Are Indian playwrights in English a dying breed?

Are Indian playwrights in English a dying breed?
Sajith Kumar
Indian playwrights in English are walking on a slippery ground. We, who at heart are Inidans, (die hard Indians), but who think and speak in English and write our plays in English are becoming extinct. Of course, we are a marginalised lot, restricted to urbane centres and performing for a niche audience only, but the problem is manifold. No publishers want to publish plays unless its Neil Simon, Arthur Miller, Sameul Beckett. And, of course there is no money or fame to be had! Is there any government body that wants to hold workshops for people like us? No! Is there a government grant to publishing houses to help Indian writers in English? No! The thing is that the legacy handed down to us by our British teachers of the English language has been uprooted and reworked.

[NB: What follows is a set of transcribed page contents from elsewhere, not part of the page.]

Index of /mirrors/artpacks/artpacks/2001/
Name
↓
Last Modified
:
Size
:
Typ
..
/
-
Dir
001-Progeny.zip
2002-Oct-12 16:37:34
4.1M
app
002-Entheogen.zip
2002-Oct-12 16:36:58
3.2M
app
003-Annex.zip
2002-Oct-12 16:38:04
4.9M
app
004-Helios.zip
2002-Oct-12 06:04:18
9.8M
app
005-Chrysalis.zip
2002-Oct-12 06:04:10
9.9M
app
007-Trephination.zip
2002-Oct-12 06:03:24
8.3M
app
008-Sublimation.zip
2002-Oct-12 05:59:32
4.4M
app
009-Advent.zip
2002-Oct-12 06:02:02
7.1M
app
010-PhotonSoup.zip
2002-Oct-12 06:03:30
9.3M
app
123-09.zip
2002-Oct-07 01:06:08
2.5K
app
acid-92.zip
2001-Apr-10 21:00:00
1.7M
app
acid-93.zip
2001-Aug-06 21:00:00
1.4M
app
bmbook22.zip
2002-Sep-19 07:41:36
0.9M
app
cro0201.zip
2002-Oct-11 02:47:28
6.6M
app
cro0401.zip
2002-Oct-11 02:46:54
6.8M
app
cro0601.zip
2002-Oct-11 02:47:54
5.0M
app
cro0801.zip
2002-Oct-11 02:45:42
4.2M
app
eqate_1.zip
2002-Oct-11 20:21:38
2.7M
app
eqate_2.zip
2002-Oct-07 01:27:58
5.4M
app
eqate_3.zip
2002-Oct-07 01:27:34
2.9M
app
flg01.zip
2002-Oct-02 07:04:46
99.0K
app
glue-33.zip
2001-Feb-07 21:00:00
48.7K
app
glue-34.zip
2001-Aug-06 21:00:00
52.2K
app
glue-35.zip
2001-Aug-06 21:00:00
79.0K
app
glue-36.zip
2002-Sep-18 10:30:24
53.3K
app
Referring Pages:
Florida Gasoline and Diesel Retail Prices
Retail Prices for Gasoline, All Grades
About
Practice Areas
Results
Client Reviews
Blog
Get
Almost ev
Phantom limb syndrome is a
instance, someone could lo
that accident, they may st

Whenever a language becomes organic and grows into a hybrid form, it becomes both contrasting and original. Fusion of any kind has unusual textures and sometimes, contradictory hues. Take for example, pan Asian cuisine. The simple samosa has lent itself to a fusion with seafood! Firstly, we speak in multiple languages, fusing could be English with Hindi and Sanskrit mantras in the background. It could be a Punjabi character on stage who fluently swings from Punjabi to English and Bengali. Sometimes Urdu words describe a thing best, the mot juste.

Playwrights seek so many new identities, new routes, new ways of speaking, which is why I find stage writing very challenging. It is neither the short story, nor the novel, nor prose, nor poetry, it is a story told in pictures. It is the dramatic idiom. Dramatic action. The use of heart, imagination and language are the ingredients a playwright uses. But to be honest, when a playwright writes the story, it is like in invisible ink. When the director stages it, it becomes visible through the actors. From page to stage is a dynamic process of coming alive! I know when I published a play of mine, “Women In Black”, the amount of revisions I wrote for stage were innumerable. It must fit the palette and body of the actor playing the role. ‘One size fits all’ does not work! A good playwright is one who gives the actor choices, conflict and open ends.

Picture this: a young boy sitting on the beach, “I am not Freud...but even I know this that you have to face an addiction to knock it out of you…ladki hai kya? Oye, bhau time nahin hai mala...listen to this tune...(a Bengali tune takes them back to their childhood days).

So many different hues, English, Hindi, Marathi, Bengali and maybe they are sitting in Puri on a beach. Theatre has a great versatility to it that can go from love to loss to comedy in multiple languages in a matter of minutes! In fact, if you have a good actor, simple lines become magic on stage. There was a time we staged stodgy English plays where everything was communicated in sub text. Now, playwrights are passionate, vividly expressive and have their feet planted in global roots. Audiences too, are open to shifts in the place of old English-only scripts; they too want a new world order to emerge on stage!